##### THE DATA
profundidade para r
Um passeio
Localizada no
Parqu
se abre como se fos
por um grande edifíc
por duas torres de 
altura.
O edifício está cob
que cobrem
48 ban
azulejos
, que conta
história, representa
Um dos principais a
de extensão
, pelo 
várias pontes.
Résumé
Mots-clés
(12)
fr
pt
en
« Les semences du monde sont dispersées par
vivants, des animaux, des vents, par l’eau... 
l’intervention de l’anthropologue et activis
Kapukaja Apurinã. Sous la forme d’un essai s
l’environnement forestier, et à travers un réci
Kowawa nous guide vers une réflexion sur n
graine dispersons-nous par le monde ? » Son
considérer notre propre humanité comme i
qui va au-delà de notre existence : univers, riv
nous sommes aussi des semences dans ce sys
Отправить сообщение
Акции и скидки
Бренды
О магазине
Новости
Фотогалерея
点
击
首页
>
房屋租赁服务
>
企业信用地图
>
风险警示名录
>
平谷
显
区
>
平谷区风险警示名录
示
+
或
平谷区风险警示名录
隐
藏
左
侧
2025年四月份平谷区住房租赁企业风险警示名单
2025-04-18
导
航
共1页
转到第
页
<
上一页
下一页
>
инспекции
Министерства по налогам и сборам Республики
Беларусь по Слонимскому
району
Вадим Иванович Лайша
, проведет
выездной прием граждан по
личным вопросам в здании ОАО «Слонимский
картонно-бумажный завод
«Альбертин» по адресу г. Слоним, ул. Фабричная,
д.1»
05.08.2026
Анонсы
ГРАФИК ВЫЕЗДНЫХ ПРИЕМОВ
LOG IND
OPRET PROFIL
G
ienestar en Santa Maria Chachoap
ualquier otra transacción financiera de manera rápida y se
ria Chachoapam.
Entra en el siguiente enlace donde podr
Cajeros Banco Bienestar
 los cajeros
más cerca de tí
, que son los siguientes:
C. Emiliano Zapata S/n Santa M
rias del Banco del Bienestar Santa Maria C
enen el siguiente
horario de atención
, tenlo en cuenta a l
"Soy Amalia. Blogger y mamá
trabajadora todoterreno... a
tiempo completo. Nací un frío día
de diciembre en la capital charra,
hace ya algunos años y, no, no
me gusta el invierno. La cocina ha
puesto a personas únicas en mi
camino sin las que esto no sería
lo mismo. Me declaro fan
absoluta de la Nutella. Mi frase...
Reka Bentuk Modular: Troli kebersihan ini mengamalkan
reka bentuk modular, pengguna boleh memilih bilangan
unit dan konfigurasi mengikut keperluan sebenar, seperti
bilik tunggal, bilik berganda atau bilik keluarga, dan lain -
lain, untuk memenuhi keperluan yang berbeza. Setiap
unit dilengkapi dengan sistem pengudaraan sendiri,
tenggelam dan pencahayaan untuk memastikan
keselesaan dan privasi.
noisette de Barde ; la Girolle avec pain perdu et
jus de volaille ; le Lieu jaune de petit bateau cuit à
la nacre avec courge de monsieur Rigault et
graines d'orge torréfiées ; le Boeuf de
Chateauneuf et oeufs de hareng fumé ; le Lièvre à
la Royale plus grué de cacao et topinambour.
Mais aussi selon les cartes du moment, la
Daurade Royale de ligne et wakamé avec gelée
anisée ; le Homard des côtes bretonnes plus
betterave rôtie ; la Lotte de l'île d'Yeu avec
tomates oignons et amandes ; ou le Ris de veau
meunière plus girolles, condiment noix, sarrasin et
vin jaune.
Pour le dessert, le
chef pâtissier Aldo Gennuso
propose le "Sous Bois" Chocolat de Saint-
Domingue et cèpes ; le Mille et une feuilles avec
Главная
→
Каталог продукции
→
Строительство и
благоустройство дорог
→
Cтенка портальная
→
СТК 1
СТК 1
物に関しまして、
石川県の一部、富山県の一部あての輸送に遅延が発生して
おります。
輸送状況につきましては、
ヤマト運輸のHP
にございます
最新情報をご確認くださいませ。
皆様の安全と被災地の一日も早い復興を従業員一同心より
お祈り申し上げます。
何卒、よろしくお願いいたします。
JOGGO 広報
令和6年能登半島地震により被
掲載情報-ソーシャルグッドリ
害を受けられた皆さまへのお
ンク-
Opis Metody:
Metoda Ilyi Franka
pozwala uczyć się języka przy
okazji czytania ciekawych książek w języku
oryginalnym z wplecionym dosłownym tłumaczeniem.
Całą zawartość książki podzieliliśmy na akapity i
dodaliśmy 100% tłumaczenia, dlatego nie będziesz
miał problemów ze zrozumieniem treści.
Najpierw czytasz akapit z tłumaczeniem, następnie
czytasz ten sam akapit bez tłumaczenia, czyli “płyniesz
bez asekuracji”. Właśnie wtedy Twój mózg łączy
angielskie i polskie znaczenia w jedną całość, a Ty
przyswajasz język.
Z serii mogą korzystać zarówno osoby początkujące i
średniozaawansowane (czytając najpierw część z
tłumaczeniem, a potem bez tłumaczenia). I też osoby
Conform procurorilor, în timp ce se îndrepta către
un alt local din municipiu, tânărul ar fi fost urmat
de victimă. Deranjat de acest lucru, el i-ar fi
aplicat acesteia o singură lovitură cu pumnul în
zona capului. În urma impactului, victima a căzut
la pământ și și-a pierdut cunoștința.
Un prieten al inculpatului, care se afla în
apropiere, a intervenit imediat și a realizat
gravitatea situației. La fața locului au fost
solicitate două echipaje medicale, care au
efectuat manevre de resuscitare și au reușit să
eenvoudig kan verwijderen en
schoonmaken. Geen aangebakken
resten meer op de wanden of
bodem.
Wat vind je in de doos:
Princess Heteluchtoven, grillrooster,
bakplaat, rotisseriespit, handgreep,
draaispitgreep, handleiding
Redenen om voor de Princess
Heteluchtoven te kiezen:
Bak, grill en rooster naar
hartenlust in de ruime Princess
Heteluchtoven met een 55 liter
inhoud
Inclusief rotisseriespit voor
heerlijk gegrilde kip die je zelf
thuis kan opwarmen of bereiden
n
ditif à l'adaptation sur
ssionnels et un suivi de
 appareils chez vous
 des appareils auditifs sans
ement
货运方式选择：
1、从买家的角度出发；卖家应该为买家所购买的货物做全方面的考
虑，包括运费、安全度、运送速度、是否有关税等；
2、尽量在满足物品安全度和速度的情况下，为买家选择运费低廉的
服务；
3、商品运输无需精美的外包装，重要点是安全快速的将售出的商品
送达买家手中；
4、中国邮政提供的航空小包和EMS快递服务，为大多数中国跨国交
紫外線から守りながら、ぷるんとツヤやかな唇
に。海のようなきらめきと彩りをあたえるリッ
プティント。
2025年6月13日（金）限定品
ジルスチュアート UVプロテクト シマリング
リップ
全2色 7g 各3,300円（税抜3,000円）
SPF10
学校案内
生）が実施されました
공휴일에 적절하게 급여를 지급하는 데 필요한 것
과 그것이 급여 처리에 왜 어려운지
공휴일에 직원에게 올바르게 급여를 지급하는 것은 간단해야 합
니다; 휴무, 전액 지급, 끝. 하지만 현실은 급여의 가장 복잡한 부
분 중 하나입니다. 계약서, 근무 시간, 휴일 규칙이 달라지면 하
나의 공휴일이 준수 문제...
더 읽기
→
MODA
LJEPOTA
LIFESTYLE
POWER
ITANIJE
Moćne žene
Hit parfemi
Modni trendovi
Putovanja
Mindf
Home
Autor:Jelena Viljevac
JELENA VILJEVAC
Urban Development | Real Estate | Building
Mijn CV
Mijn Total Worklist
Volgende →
##########
THE PROBLEM
Write out all the entries once more, exactly.

SOLUTION
profundidade para r
Um passeio
Localizada no
Parqu
se abre como se fos
por um grande edifíc
por duas torres de 
altura.
O edifício está cob
que cobrem
48 ban
azulejos
, que conta
história, representa
Um dos principais a
de extensão
, pelo 
várias pontes.
Résumé
Mots-clés
(12)
fr
pt
en
« Les semences du monde sont dispersées par
vivants, des animaux, des vents, par l’eau... 
l’intervention de l’anthropologue et activis
Kapukaja Apurinã. Sous la forme d’un essai s
l’environnement forestier, et à travers un réci
Kowawa nous guide vers une réflexion sur n
graine dispersons-nous par le monde ? » Son
considérer notre propre humanité comme i
qui va au-delà de notre existence : univers, riv
nous sommes aussi des semences dans ce sys
Отправить сообщение
Акции и скидки
Бренды
О магазине
Новости
Фотогалерея
点
击
首页
>
房屋租赁服务
>
企业信用地图
>
风险警示名录
>
平谷
显
区
>
平谷区风险警示名录
示
+
或
平谷区风险警示名录
隐
藏
左
侧
2025年四月份平谷区住房租赁企业风险警示名单
2025-04-18
导
航
共1页
转到第
页
<
上一页
下一页
>
инспекции
Министерства по налогам и сборам Республики
Беларусь по Слонимскому
району
Вадим Иванович Лайша
, проведет
выездной прием граждан по
личным вопросам в здании ОАО «Слонимский
картонно-бумажный завод
«Альбертин» по адресу г. Слоним, ул. Фабричная,
д.1»
05.08.2026
Анонсы
ГРАФИК ВЫЕЗДНЫХ ПРИЕМОВ
LOG IND
OPRET PROFIL
G
ienestar en Santa Maria Chachoap
ualquier otra transacción financiera de manera rápida y se
ria Chachoapam.
Entra en el siguiente enlace donde podr
Cajeros Banco Bienestar
 los cajeros
más cerca de tí
, que son los siguientes:
C. Emiliano Zapata S/n Santa M
rias del Banco del Bienestar Santa Maria C
enen el siguiente
horario de atención
, tenlo en cuenta a l
"Soy Amalia. Blogger y mamá
trabajadora todoterreno... a
tiempo completo. Nací un frío día
de diciembre en la capital charra,
hace ya algunos años y, no, no
me gusta el invierno. La cocina ha
puesto a personas únicas en mi
camino sin las que esto no sería
lo mismo. Me declaro fan
absoluta de la Nutella. Mi frase...
Reka Bentuk Modular: Troli kebersihan ini mengamalkan
reka bentuk modular, pengguna boleh memilih bilangan
unit dan konfigurasi mengikut keperluan sebenar, seperti
bilik tunggal, bilik berganda atau bilik keluarga, dan lain -
lain, untuk memenuhi keperluan yang berbeza. Setiap
unit dilengkapi dengan sistem pengudaraan sendiri,
tenggelam dan pencahayaan untuk memastikan
keselesaan dan privasi.
noisette de Barde ; la Girolle avec pain perdu et
jus de volaille ; le Lieu jaune de petit bateau cuit à
la nacre avec courge de monsieur Rigault et
graines d'orge torréfiées ; le Boeuf de
Chateauneuf et oeufs de hareng fumé ; le Lièvre à
la Royale plus grué de cacao et topinambour.
Mais aussi selon les cartes du moment, la
Daurade Royale de ligne et wakamé avec gelée
anisée ; le Homard des côtes bretonnes plus
betterave rôtie ; la Lotte de l'île d'Yeu avec
tomates oignons et amandes ; ou le Ris de veau
meunière plus girolles, condiment noix, sarrasin et
vin jaune.
Pour le dessert, le
chef pâtissier Aldo Gennuso
propose le "Sous Bois" Chocolat de Saint-
Domingue et cèpes ; le Mille et une feuilles avec
Главная
→
Каталог продукции
→
Строительство и
благоустройство дорог
→
Cтенка портальная
→
СТК 1
СТК 1
物に関しまして、
石川県の一部、富山県の一部あての輸送に遅延が発生して
おります。
輸送状況につきましては、
ヤマト運輸のHP
にございます
最新情報をご確認くださいませ。
皆様の安全と被災地の一日も早い復興を従業員一同心より
お祈り申し上げます。
何卒、よろしくお願いいたします。
JOGGO 広報
令和6年能登半島地震により被
掲載情報-ソーシャルグッドリ
害を受けられた皆さまへのお
ンク-
Opis Metody:
Metoda Ilyi Franka
pozwala uczyć się języka przy
okazji czytania ciekawych książek w języku
oryginalnym z wplecionym dosłownym tłumaczeniem.
Całą zawartość książki podzieliliśmy na akapity i
dodaliśmy 100% tłumaczenia, dlatego nie będziesz
miał problemów ze zrozumieniem treści.
Najpierw czytasz akapit z tłumaczeniem, następnie
czytasz ten sam akapit bez tłumaczenia, czyli “płyniesz
bez asekuracji”. Właśnie wtedy Twój mózg łączy
angielskie i polskie znaczenia w jedną całość, a Ty
przyswajasz język.
Z serii mogą korzystać zarówno osoby początkujące i
średniozaawansowane (czytając najpierw część z
tłumaczeniem, a potem bez tłumaczenia). I też osoby
Conform procurorilor, în timp ce se îndrepta către
un alt local din municipiu, tânărul ar fi fost urmat
de victimă. Deranjat de acest lucru, el i-ar fi
aplicat acesteia o singură lovitură cu pumnul în
zona capului. În urma impactului, victima a căzut
la pământ și și-a pierdut cunoștința.
Un prieten al inculpatului, care se afla în
apropiere, a intervenit imediat și a realizat
gravitatea situației. La fața locului au fost
solicitate două echipaje medicale, care au
efectuat manevre de resuscitare și au reușit să
eenvoudig kan verwijderen en
schoonmaken. Geen aangebakken
resten meer op de wanden of
bodem.
Wat vind je in de doos:
Princess Heteluchtoven, grillrooster,
bakplaat, rotisseriespit, handgreep,
draaispitgreep, handleiding
Redenen om voor de Princess
Heteluchtoven te kiezen:
Bak, grill en rooster naar
hartenlust in de ruime Princess
Heteluchtoven met een 55 liter
inhoud
Inclusief rotisseriespit voor
heerlijk gegrilde kip die je zelf
thuis kan opwarmen of bereiden
n
ditif à l'adaptation sur
ssionnels et un suivi de
 appareils chez vous
 des appareils auditifs sans
ement
货运方式选择：
1、从买家的角度出发；卖家应该为买家所购买的货物做全方面的考
虑，包括运费、安全度、运送速度、是否有关税等；
2、尽量在满足物品安全度和速度的情况下，为买家选择运费低廉的
服务；
3、商品运输无需精美的外包装，重要点是安全快速的将售出的商品
送达买家手中；
4、中国邮政提供的航空小包和EMS快递服务，为大多数中国跨国交
紫外線から守りながら、ぷるんとツヤやかな唇
に。海のようなきらめきと彩りをあたえるリッ
プティント。
2025年6月13日（金）限定品
ジルスチュアート UVプロテクト シマリング
リップ
全2色 7g 各3,300円（税抜3,000円）
SPF10
学校案内
生）が実施されました
공휴일에 적절하게 급여를 지급하는 데 필요한 것
과 그것이 급여 처리에 왜 어려운지
공휴일에 직원에게 올바르게 급여를 지급하는 것은 간단해야 합
니다; 휴무, 전액 지급, 끝. 하지만 현실은 급여의 가장 복잡한 부
분 중 하나입니다. 계약서, 근무 시간, 휴일 규칙이 달라지면 하
나의 공휴일이 준수 문제...
더 읽기
→
MODA
LJEPOTA
LIFESTYLE
POWER
ITANIJE
Moćne žene
Hit parfemi
Modni trendovi
Putovanja
Mindf
Home
Autor:Jelena Viljevac
JELENA VILJEVAC
Urban Development | Real Estate | Building
Mijn CV
Mijn Total Worklist
Volgende →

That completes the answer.